I have tonnes of copepods , I feed the tank pretty good mixture of food , phyto 
reef roids , larrys reef , new spectrum pellets and flake food &#8230;
I try to keep hands out of tank

thanks for the update and pics


----------



## garwood (Oct 27, 2012)

Glad to hear u r still up and running. I don't have any of your nems either. They were impossible to get off my rock so they went with it along with some other corals. I do have one of your colt corals that had a little toadstool on its side. Honestly, my bigger tank just became to much work and expensive. especially battling algae and finally dinos the whole time. Always making F and SW. All the equipment, additives and such. Decided to start from scratch and figured the 20 I had would be a lot easier and take up less space. Also decided to take a whole new approach and just go basic as possible (cheap). The setup reminds me of a beginner FW tank really. Got a deal on a brand new marine orbit IC led light which even tho seems much less powerful than my last light is doin a much better job and it came with a 660g/h wavepump to boot. So far I am beyond pleased with the outcome. The corals nvr seemed happier. I do a weekly water change. Other than feeding I spend 15 min a week maintenance.

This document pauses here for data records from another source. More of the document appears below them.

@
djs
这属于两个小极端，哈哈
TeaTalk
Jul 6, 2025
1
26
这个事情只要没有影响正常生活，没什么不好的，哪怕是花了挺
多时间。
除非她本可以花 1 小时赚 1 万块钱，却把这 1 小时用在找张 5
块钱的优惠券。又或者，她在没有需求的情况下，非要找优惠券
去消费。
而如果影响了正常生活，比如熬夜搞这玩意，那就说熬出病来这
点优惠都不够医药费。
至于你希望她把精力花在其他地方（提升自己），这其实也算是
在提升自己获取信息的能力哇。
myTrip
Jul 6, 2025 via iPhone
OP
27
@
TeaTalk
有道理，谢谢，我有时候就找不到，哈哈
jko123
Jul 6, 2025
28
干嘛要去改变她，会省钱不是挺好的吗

Just hoping I can keep it this way. To bad about this site too, it does seem to be all buy and sell now, always have RC


----------



## loonie (Mar 29, 2008)

Garwood, thanks for sharing, I wish more people will share their experience.

I did redo one of my tanks and took sometime to add corals etc. But now I seem to be getting hairy algae which I never had before. I know if I introduce a tang fish, it might do the job, am still thinking.


----------



## garwood (Oct 27, 2012)

i hope you beat it. I spent more time trying to get rid of algae than I want to think about.


----------